Jennifer Schmid

Staying in state for college may be a smart choice, due to the costly out of state colleges.

Michelle Arshad

From application fees and tuition costs to dorm fees and food, college bills can rack up quickly.

It isn’t easy for students tackle these bills, from hard-earned scholarships to dreaded student loans. Therefore, when it comes to deciding where to attend college, it’s no surprise that students are opting for locations closer to home. Due to the extreme costs of higher education, students have begun opting for colleges and universities in their own states to avoid drowning in bills, tuition and debt.

According to College Board, the average cost for a student who stays in their home state was $9,970 at a public college, and for students migrating to an out of state school, the average cost grew to over $25,000. With the cost basically doubling, the price of a higher education can become shocking and deter many students from leaving the state.

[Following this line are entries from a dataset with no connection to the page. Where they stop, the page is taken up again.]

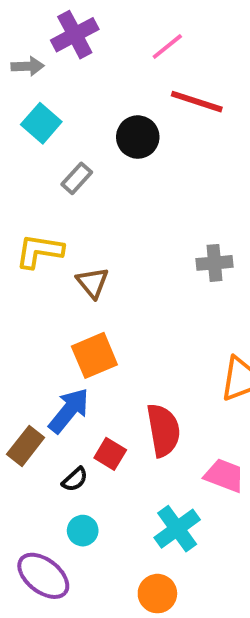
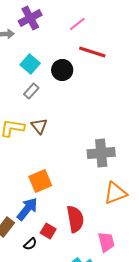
cyan square: (41, 123) -> (30, 64), moved
gray cross: (214, 263) -> (101, 153), moved, size x1.5
brown triangle: (92, 283) -> (39, 126), moved
pink trapezoid: (224, 475) -> (106, 242), turned 55

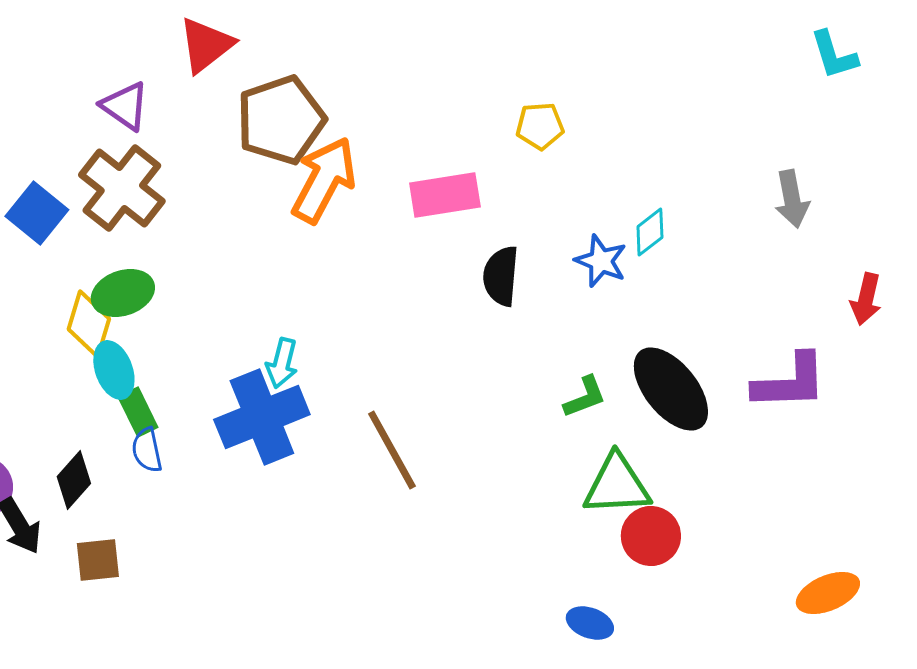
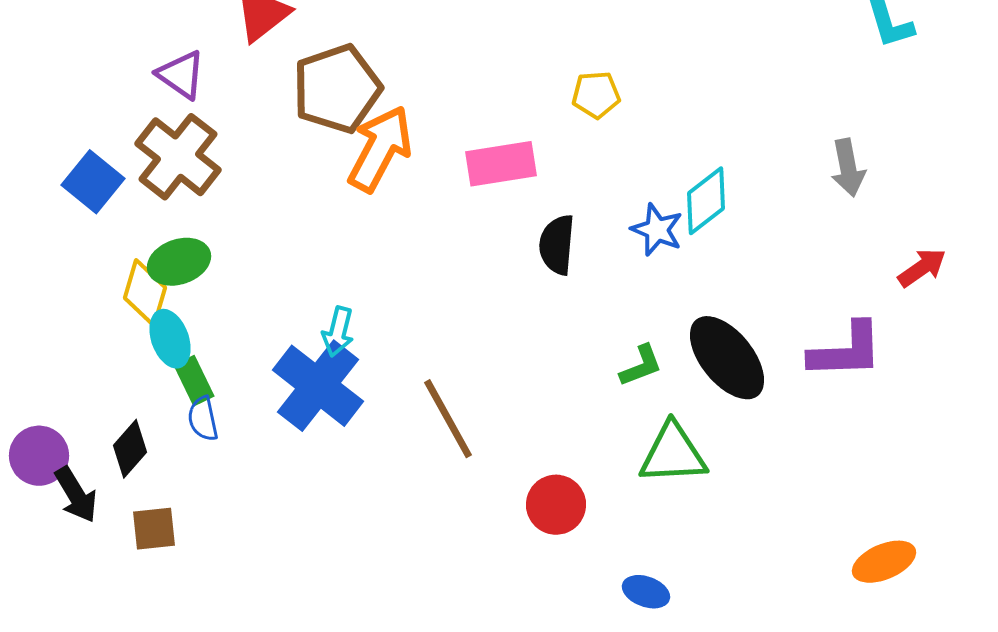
cyan diamond: (650, 232) -> (706, 201), size x1.4
red arrow: (866, 299) -> (922, 268), turned -138
blue cross: (262, 417) -> (318, 386), turned -30
red circle: (651, 536) -> (556, 505), moved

Tanya Charan is a junior at Seminole High School who will be graduating with and esteemed International Baccalaureate diploma in 2020. Although Charan considers herself to be a highly qualified candidate for many top schools in the nation, she has come to the conclusion that for financial reasons, she may need to stay at home.

“I would love to go to an out of state college. A university with new faces and fresh programs is enticing,” she said. “However, I have a big scholarship for universities within Florida (Bright Futures), and I would rather not spend the first few years of my career crippled with huge debt.”

While many students are affirmatively staying in state, select students are jumping the boundary, and attending colleges far from home, despite the financial burden. Many of these students hold heavy scholarships or financial aid from these outside schools, however some of them are simply determined to make the cost work for them in the long run. They are going out of state despite what everyone advises them.

Alice Abia-Okon is one of these ambitious students. While Abia-Okon knows of the expenses and risks associated with attending a school outside of her home state, she is also firm on the idea of attending programs that she thinks will better get future.

“I’m going out of state. I’m positive about it,” she said. “Going out of state, I will get new opportunities, new friends, and new experiences. Despite the adverse effects of going, out of state is the best option for me.”

While out of state, may be an exciting idea for many students, the possibility of it happening is far out of many students reach. The combined costs and the difficult move are becoming a bigger concern for many of the students. Therefore, when it comes to college, many of the students in Seminole High School are choosing to stay in their home state of Florida.